MARGATE, FL. Inspectors visiting Al's Table Corp at 181 S State Road 7 on June 26, 2026, found food sourced from unapproved or unknown suppliers inside a restaurant where employees were not reporting illness symptoms and food contact surfaces were not properly cleaned or sanitized. The restaurant was not closed.
State records show the inspection turned up six high-severity violations and two intermediate violations in a single visit. Six high-severity findings at once is a significant total. The facility remained open to customers after inspectors left.
What Inspectors Found
The food sourcing violation is among the most serious in the inspection record. Food from unapproved or unknown suppliers has not passed USDA or FDA inspection, meaning there is no verified safety chain from origin to kitchen. If a customer were to become sick, investigators would have no traceable supply record to follow.

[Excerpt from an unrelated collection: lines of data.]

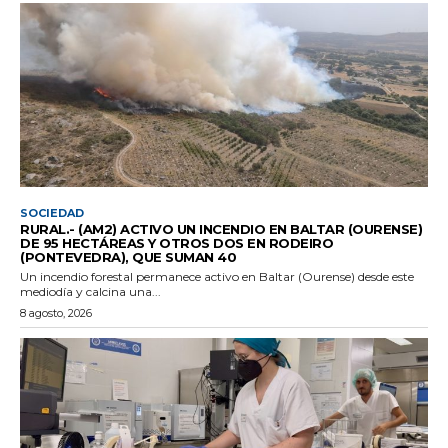
SOCIEDAD
RURAL.- (AM2) ACTIVO UN INCENDIO EN BALTAR (OURENSE)
DE 95 HECTÁREAS Y OTROS DOS EN RODEIRO
(PONTEVEDRA), QUE SUMAN 40
Un incendio forestal permanece activo en Baltar (Ourense) desde este
mediodía y calcina una...
8 agosto, 2026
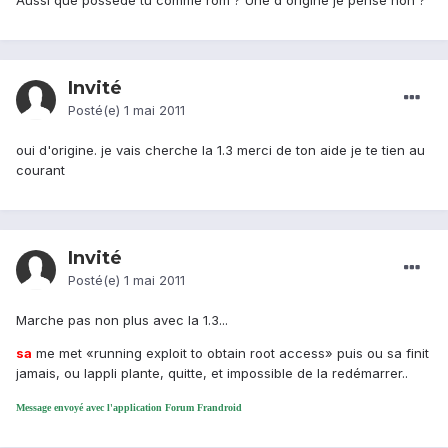
Aussi que possède tu comme rom ? Une d'origine je pense non ?
Invité
Posté(e)
1 mai 2011
oui d'origine. je vais cherche la 1.3 merci de ton aide je te tien au
courant
Invité
Posté(e)
1 mai 2011
Marche pas non plus avec la 1.3...
sa
me met «running exploit to obtain root access» puis ou sa finit
jamais, ou lappli plante, quitte, et impossible de la redémarrer..
Message envoyé avec l'application Forum Frandroid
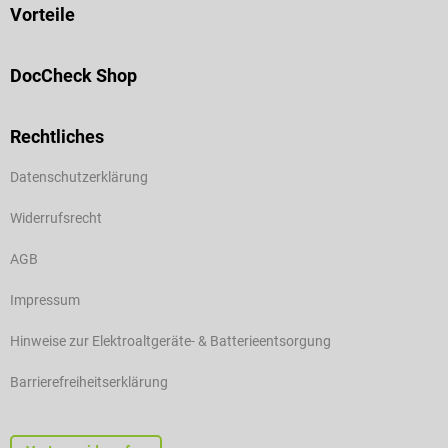
Vorteile
DocCheck Shop
Rechtliches
Datenschutzerklärung
Widerrufsrecht
AGB
Impressum
Hinweise zur Elektroaltgeräte- & Batterieentsorgung
Barrierefreiheitserklärung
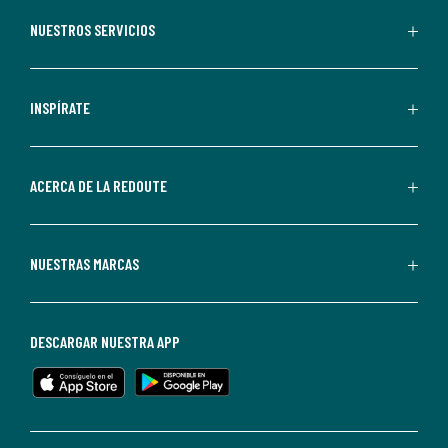
aceptas
recibir
NUESTROS SERVICIOS
comunicaciones
comerciales
personalizadas
INSPÍRATE
por
parte
de
ACERCA DE LA REDOUTE
La
Redoute.
Puedes
NUESTRAS MARCAS
darte
de
baja
DESCARGAR NUESTRA APP
en
cualquier
momento.
Para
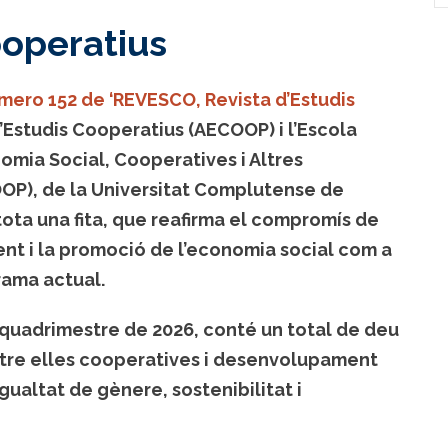
ooperatius
mero 152 de ‘REVESCO, Revista d’Estudis
d’Estudis Cooperatius (AECOOP) i l’Escola
omia Social, Cooperatives i Altres
OP), de la Universitat Complutense de
ota una fita, que reafirma el compromís de
t i la promoció de l’economia social com a
rama actual.
 quadrimestre de 2026, conté un total de deu
ntre elles cooperatives i desenvolupament
igualtat de gènere, sostenibilitat i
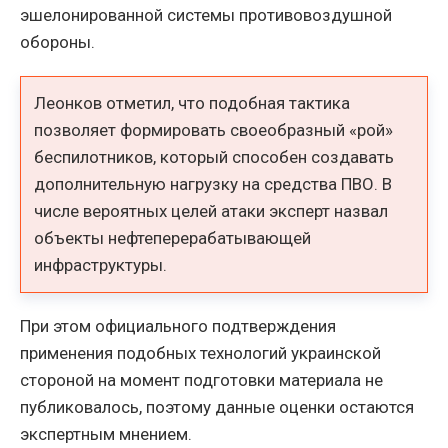
эшелонированной системы противовоздушной
обороны.
Леонков отметил, что подобная тактика
позволяет формировать своеобразный «рой»
беспилотников, который способен создавать
дополнительную нагрузку на средства ПВО. В
числе вероятных целей атаки эксперт назвал
объекты нефтеперерабатывающей
инфраструктуры.
При этом официального подтверждения
применения подобных технологий украинской
стороной на момент подготовки материала не
публиковалось, поэтому данные оценки остаются
экспертным мнением.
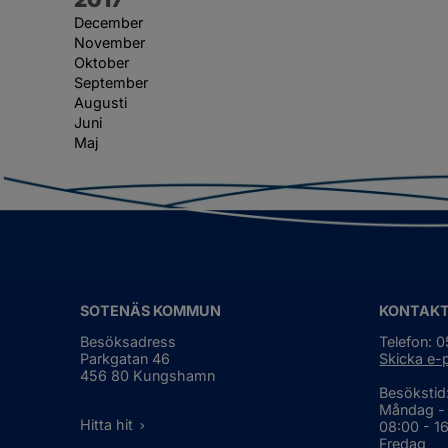
December
November
Oktober
September
Augusti
Juni
Maj
SOTENÄS KOMMUN
KONTAK
Besöksadress
Telefon: 
Parkgatan 46
Skicka e-
456 80 Kungshamn
Besökstid
Måndag -
Hitta hit
08:00 - 1
Fredag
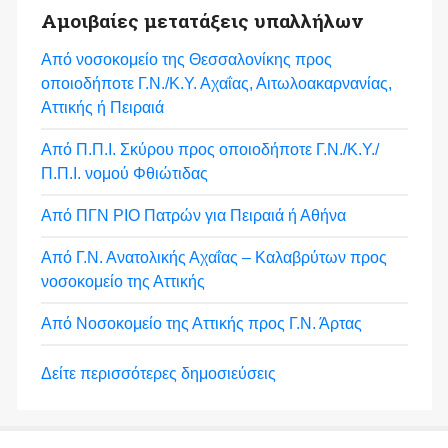
Αμοιβαίες μετατάξεις υπαλλήλων
Από νοσοκομείο της Θεσσαλονίκης προς
οποιοδήποτε Γ.Ν./Κ.Υ. Αχαΐας, Αιτωλοακαρνανίας,
Αττικής ή Πειραιά
Από Π.Π.Ι. Σκύρου προς οποιοδήποτε Γ.Ν./Κ.Υ./
Π.Π.Ι. νομού Φθιώτιδας
Από ΠΓΝ ΡΙΟ Πατρών για Πειραιά ή Αθήνα
Από Γ.Ν. Ανατολικής Αχαΐας – Καλαβρύτων προς
νοσοκομείο της Αττικής
Από Νοσοκομείο της Αττικής προς Γ.Ν. Άρτας
Δείτε περισσότερες δημοσιεύσεις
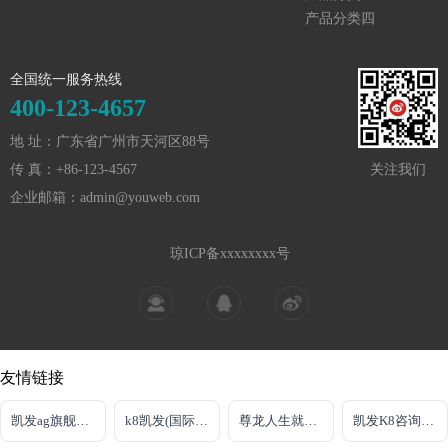
产品分类四
全国统一服务热线
400-123-4657
地 址：广东省广州市天河区88号
传 真：+86-123-4567
关注我们
企业邮箱：admin@youweb.com
琼ICP备xxxxxxxx号
友情链接
凯发ag旗舰厅下载
k8凯发(国际)官方网站
尊龙人生就是博新版
凯发K8咨询电话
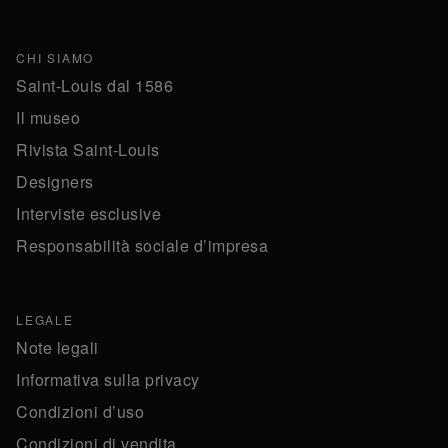
CHI SIAMO
Saint-Louis dal 1586
Il museo
Rivista Saint-Louis
Designers
Interviste esclusive
Responsabilità sociale d’impresa
LEGALE
Note legali
Informativa sulla privacy
Condizioni d’uso
Condizioni di vendita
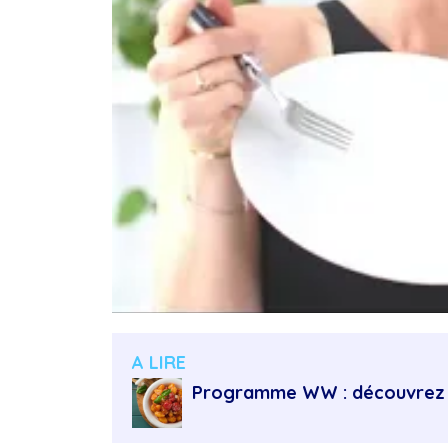
A LIRE
Programme WW : découvrez 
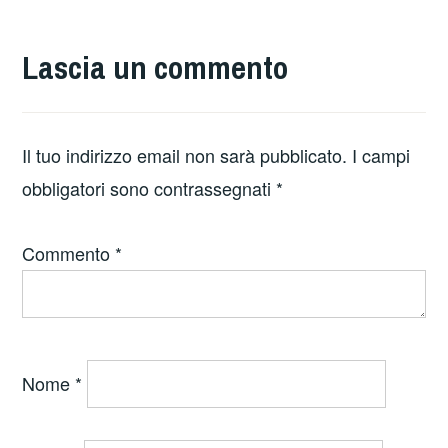
Lascia un commento
Il tuo indirizzo email non sarà pubblicato.
I campi
obbligatori sono contrassegnati
*
Commento
*
Nome
*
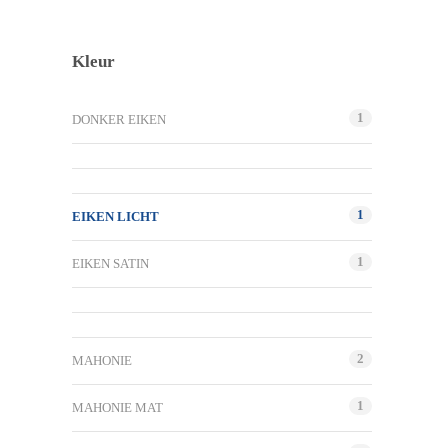
Kleur
1
DONKER EIKEN
1
EIKEN LICHT
1
EIKEN SATIN
2
MAHONIE
1
MAHONIE MAT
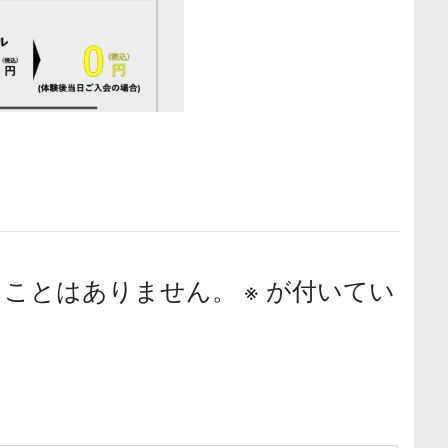
ることはありません。
※
が付いてい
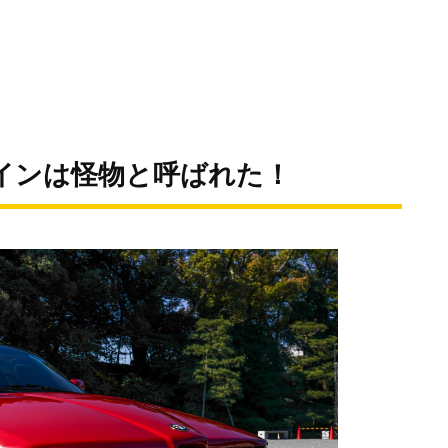
インは怪物と呼ばれた！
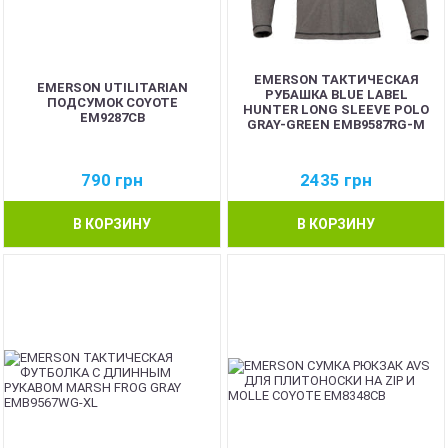
EMERSON ТАКТИЧЕСКАЯ
EMERSON UTILITARIAN
РУБАШКА BLUE LABEL
ПОДСУМОК COYOTE
HUNTER LONG SLEEVE POLO
EM9287CB
GRAY-GREEN EMB9587RG-M
790
грн
2435
грн
В КОРЗИНУ
В КОРЗИНУ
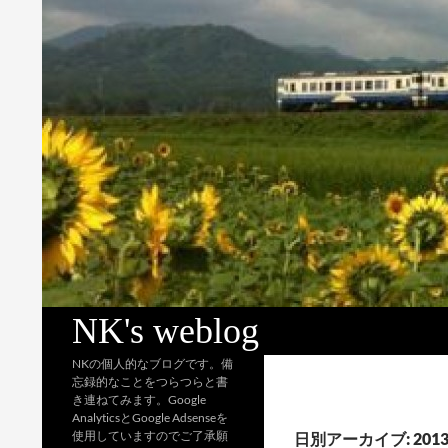
検
NK's weblog
索
NKの個人的なブログです。備
忘録的なことをつらつらと書
き連ねてみます。Google
AnalyticsとGoogle Adsenseを
使用していますのでご了承願
日別アーカイブ: 2013 / 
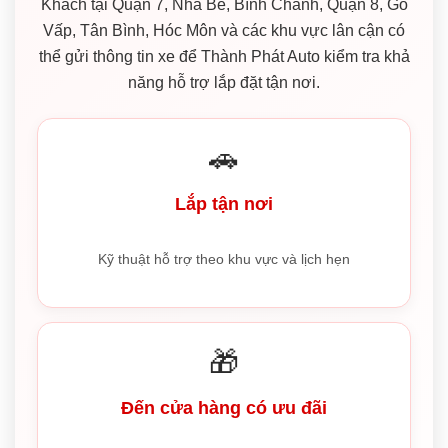
Khách tại Quận 7, Nhà Bè, Bình Chánh, Quận 8, Gò
Vấp, Tân Bình, Hóc Môn và các khu vực lân cận có
thể gửi thông tin xe để Thành Phát Auto kiểm tra khả
năng hỗ trợ lắp đặt tận nơi.
🚗
Lắp tận nơi
Kỹ thuật hỗ trợ theo khu vực và lịch hẹn
🎁
Đến cửa hàng có ưu đãi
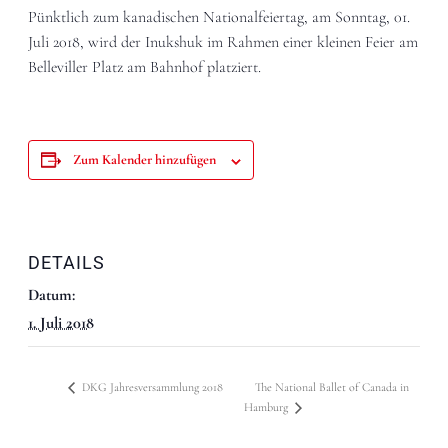
Pünktlich zum kanadischen Nationalfeiertag, am Sonntag, 01.
Juli 2018, wird der Inukshuk im Rahmen einer kleinen Feier am
Belleviller Platz am Bahnhof platziert.
Zum Kalender hinzufügen
DETAILS
Datum:
1. Juli 2018
DKG Jahresversammlung 2018
The National Ballet of Canada in
Hamburg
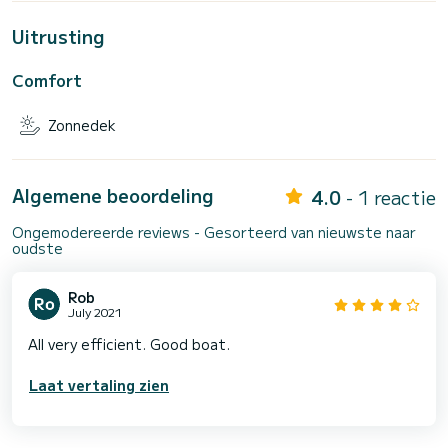
Uitrusting
Comfort
Zonnedek
Algemene beoordeling
4.0
- 1 reactie
Ongemodereerde reviews - Gesorteerd van nieuwste naar
oudste
Rob
July 2021
All very efficient. Good boat.
Laat vertaling zien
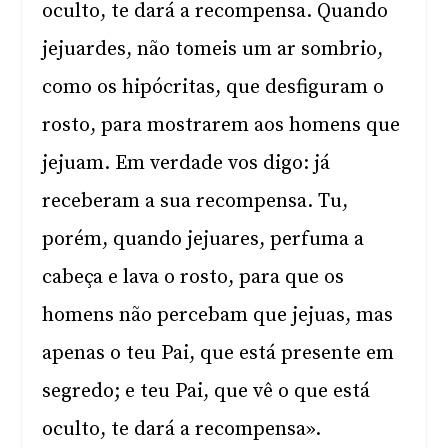
oculto, te dará a recompensa. Quando
jejuardes, não tomeis um ar sombrio,
como os hipócritas, que desfiguram o
rosto, para mostrarem aos homens que
jejuam. Em verdade vos digo: já
receberam a sua recompensa. Tu,
porém, quando jejuares, perfuma a
cabeça e lava o rosto, para que os
homens não percebam que jejuas, mas
apenas o teu Pai, que está presente em
segredo; e teu Pai, que vê o que está
oculto, te dará a recompensa».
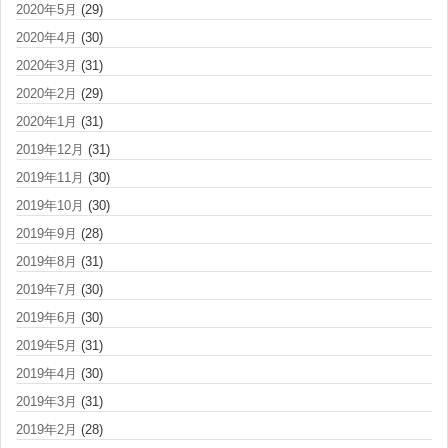
2020年5月
(29)
2020年4月
(30)
2020年3月
(31)
2020年2月
(29)
2020年1月
(31)
2019年12月
(31)
2019年11月
(30)
2019年10月
(30)
2019年9月
(28)
2019年8月
(31)
2019年7月
(30)
2019年6月
(30)
2019年5月
(31)
2019年4月
(30)
2019年3月
(31)
2019年2月
(28)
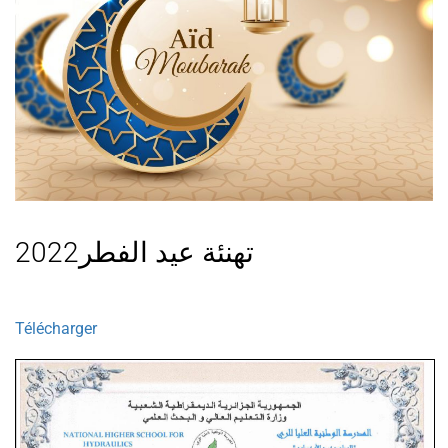
تهنئة عيد الفطر2022
Télécharger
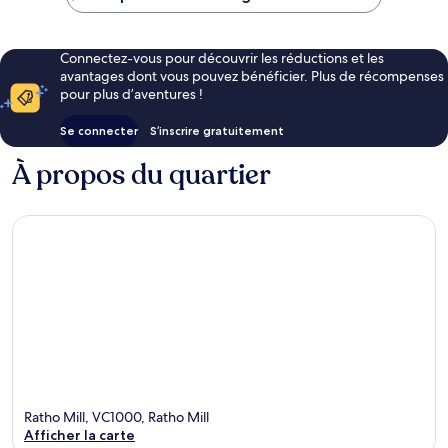
77 €
Connectez-vous pour découvrir les réductions et les
avantages dont vous pouvez bénéficier. Plus de récompenses
pour plus d’aventures !
Se connecter
S’inscrire gratuitement
À propos du quartier
Ratho Mill, VC1000, Ratho Mill
Afficher la carte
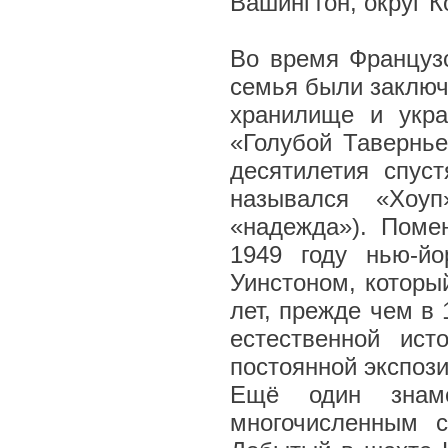
Вашингтон, округ 
Во время Французс
семья были заключ
хранилище и укра
«Голубой Тавернье
десятилетия спус
назывался «Хоуп
«надежда»). Поме
1949 году нью-й
Уинстоном, которы
лет, прежде чем в
естественной ис
постоянной экспози
Ещё один знаме
многочисленным с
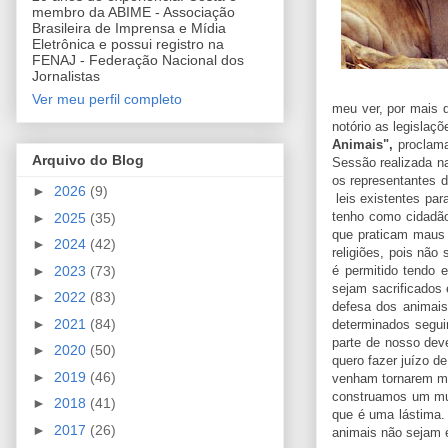
membro da ABIME - Associação
Brasileira de Imprensa e Mídia
Eletrônica e possui registro na
FENAJ - Federação Nacional dos
Jornalistas
Ver meu perfil completo
meu ver, por mais q
notório as legislaç
Animais",
proclam
Arquivo do Blog
Sessão realizada n
os representantes 
►
2026
(9)
leis existentes par
tenho como cidadão
►
2025
(35)
que praticam maus 
►
2024
(42)
religiões, pois não
►
2023
(73)
é permitido tendo e
sejam sacrificados
►
2022
(83)
defesa dos animais
►
2021
(84)
determinados segui
parte de nosso dev
►
2020
(50)
quero fazer juízo d
►
2019
(46)
venham tornarem mu
construamos um mun
►
2018
(41)
que é uma lástima.
►
2017
(26)
animais não sejam 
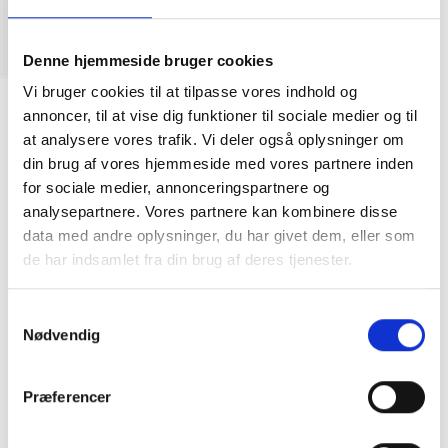
Denne hjemmeside bruger cookies
Vi bruger cookies til at tilpasse vores indhold og
Pasteelo Socks O.G. White / Red
annoncer, til at vise dig funktioner til sociale medier og til
DKK
125,00
at analysere vores trafik. Vi deler også oplysninger om
din brug af vores hjemmeside med vores partnere inden
for sociale medier, annonceringspartnere og
analysepartnere. Vores partnere kan kombinere disse
Pasteelo strømper.
87% Cotton / 10% Polyester / 3% Spandex
data med andre oplysninger, du har givet dem, eller som
One Size US 8-12
de har indsamlet fra din brug af deres tjenester.
Samtykkevalg
Nødvendig
Præferencer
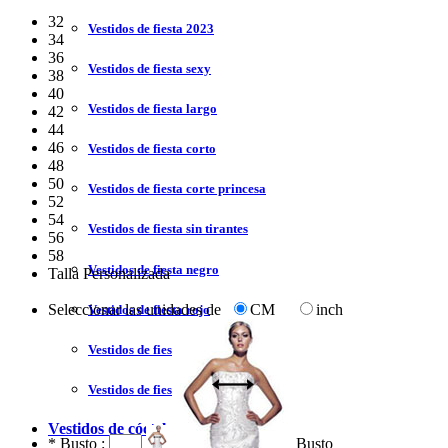
32
Vestidos de fiesta 2023
34
36
Vestidos de fiesta sexy
38
40
Vestidos de fiesta largo
42
44
46
Vestidos de fiesta corto
48
50
Vestidos de fiesta corte princesa
52
54
Vestidos de fiesta sin tirantes
56
58
Vestidos de fiesta negro
Talla Personalizada
Seleccionar las unidades de
CM
inch
Vestidos de fiesta rojo
Vestidos de fiesta amarillo
Vestidos de fiesta azul
Vestidos de cóctel
*
Busto :
Busto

Inspectors also cited employees for not reporting illness symptoms. They found improper handwashing technique, meaning employees were going through the motion of washing their hands without executing it correctly. They documented food in poor condition, mislabeled, or adulterated. And they found food contact surfaces, the cutting boards, prep tables, and equipment that touches ingredients directly, were not properly cleaned or sanitized.
No person in charge was present or performing managerial duties at the time of the inspection.
The two intermediate violations added to the picture: sewage or wastewater was not being disposed of properly, and multi-use utensils had not been adequately cleaned between uses.
What These Violations Mean
The combination of unreported employee illness and improper handwashing technique is particularly dangerous because the two violations reinforce each other. An employee who is sick but does not report it continues working. If that employee also washes their hands incorrectly, pathogens from an active infection move directly onto food and surfaces. Norovirus, which spreads through exactly this route, can sicken dozens of people from a single food handler.
Food from unapproved sources means there is no paper trail. Regulatory traceability exists precisely so that when a contamination event occurs, health officials can identify the source, pull the product, and warn other facilities. Without it, an outbreak at Al's Table Corp could not be traced back to a specific supplier or lot.
Improperly cleaned food contact surfaces create what food scientists call cross-contamination pathways. Raw proteins leave bacterial residue on cutting boards and prep surfaces. If those surfaces are not sanitized between uses, the bacteria transfer to the next item prepared on them, whether that item is cooked or served raw.
Improper sewage disposal introduces fecal contamination risk throughout the facility. That violation, combined with multi-use utensils that have not been properly cleaned, compounds every other risk already present.
The Longer Record
Al's Table Corp: Inspection History
This is not the worst inspection Al's Table Corp has had. In October 2025, inspectors documented 10 high-severity violations and 4 intermediate violations in a single visit, a higher combined total than the June 2026 inspection. The facility has 29 inspections on record and 167 total violations accumulated across those visits.
The pattern across those 29 inspections is one of sharp swings. A clean inspection in November 2025, with zero high-severity and zero intermediate violations, was followed seven months later by the current six-high-severity visit. A similar swing occurred in 2021 and 2022: a clean visit in November 2021 was followed by a seven-high-severity inspection in April 2022.
Al's Table Corp has never been emergency-closed. Not after the 10-violation inspection in October 2025. Not after the seven-violation inspection in April 2022. Not after the six-violation inspection on June 26, 2026.
The restaurant was open for business when inspectors left.